那青芒擦身而过,直奔前面的房间而去,霎时间只听嘭的一声,将潇宁房间屋檐打的缺了一个大窟窿。
只见那潇宁推开窗户,对着树林拱手道:“师叔可有什么吩咐?”
良久,只听树林那边传来一道苍老的声音。“练功呐,不小心打歪了,没事!”
“师侄告退!”说完便合上了窗户。
“难道是看错了?哎!当真是老了!老了!老眼昏花!”
陶逸飞内心深处不禁暗暗佩服这位老人,同时对太乙殿里能有这般道法之人自是打心眼里的感到欣慰。以自己如今的道法,这幻影灵猫步还能被人发现,只能说明此人道法高出自己太多。不过想想亦是一阵后怕,倘若这是四年前,必然会被发现。一阵清风拂过,透过树荫袭来,煞是凉爽。直至黄昏,树林那边再无生响,而彭贾子这边亦是燃灯时分才与潇宁缓缓走出。陶逸飞躲在暗处,看着彭贾子对潇宁行了礼,便离开了,潇宁关了门亦是向远处走去。陶逸飞见潇宁无恙,心下暗自高兴,正欲追上陶逸飞,哪知耳边掌风袭来,间不容发之际,陶逸飞不敢作他想,跃身而起。哪知脚踝一紧,竟被来人大力握住,还不待自己看清来人面貌,一股巨力袭来,身体不由自主飞向树林深处,速度之快,绕是陶逸飞如此身法了得,也不禁慌了神。只见陶逸飞暗自施展幻影灵猫步,调节身形,却不想刚刚转身,那人已是近在咫尺。掌风已至,来不及深思,陶逸飞一掌迎上。两掌相交,陶逸飞借力远遁而去。飞身落入树林之中。
“咦?”
陶逸飞暗暗心惊,又是愤怒,又是焦急。愤怒的是,此人道法既已这般高超,却又不说明缘由胡乱动手。焦急的是彭贾子已然走了,倘若再迟片刻,这茫茫天下,便不知如何追的上?
“太乙殿什么时候有这么个不世出的奇才,穿的竟然还是万佛古寺的僧衣?”苍老的声音慢慢传来。

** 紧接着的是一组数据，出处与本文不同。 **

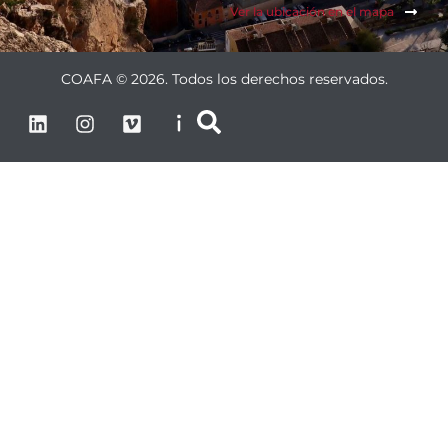
Ver la ubicación en el mapa
COAFA © 2026. Todos los derechos reservados.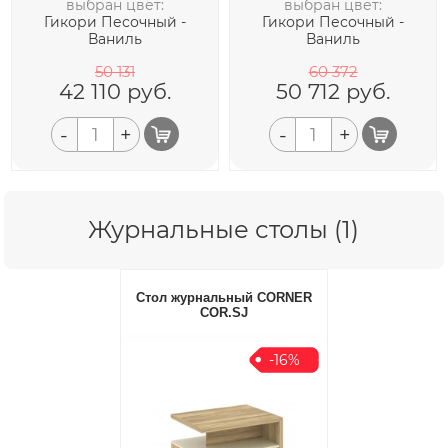
выбран цвет:
выбран цвет:
Гикори Песочный -
Гикори Песочный -
Ваниль
Ваниль
50 131
60 372
42 110
руб.
50 712
руб.
-
+
-
+
Журнальные столы (1)
Стол журнальный CORNER
COR.SJ
-16%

陶逸飞抬头一看,只见面前大树的树枝之上站着一位白发老者。但见其中等身材,灰色长衫,国字脸,一副不怒自威的面容,仿佛天生不苟言笑,全无一点仙家风范。
“拜见前辈!”陶逸飞拱手道。
“你叫什么名字?是谁的徒弟?来我宝树林所为何事?又为何穿着僧衣?”
陶逸飞一愣,看了看身上的衣服,暗道自己粗心,也难怪那两位师弟适才对自己一副询问的目光。他不愿此刻便丢了彭贾子的行踪,需得冒险一行了,他深吸一口气,飞身而上一掌拍出,只见其掌心之前一个青金色八卦突现,树上老者莫名一愣,竟忘记了躲闪。那陶逸飞身法又是何等之快,眨眼之间便已到了那老者面前。那老者却也不慌,亦是一掌迎上,掌心青光熠熠。一声震动,树枝抖动不停,树叶沙沙作响。
“有意思,绕是那潇宁吃了我这一掌也不可能全身而退!看在这一掌的份上,我便原谅了你方才的无礼。”

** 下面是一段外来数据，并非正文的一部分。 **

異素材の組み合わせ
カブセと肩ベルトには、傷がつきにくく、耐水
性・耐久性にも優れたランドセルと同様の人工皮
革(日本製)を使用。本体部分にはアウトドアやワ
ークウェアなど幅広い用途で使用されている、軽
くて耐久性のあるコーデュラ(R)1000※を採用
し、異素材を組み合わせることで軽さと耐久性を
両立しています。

“弟子确实无意到此打扰前辈,如有得罪,还请前辈海涵,不与我这晚辈计较才好!”
“计较倒是谈不上,不过你这身兼佛道两家法门,实属罕见。关你又身着佛门衣物,方才与我所对第一掌,便是使得太乙殿道法,我还当真是糊涂了,你到底是万佛古寺弟子还是我太乙门下?”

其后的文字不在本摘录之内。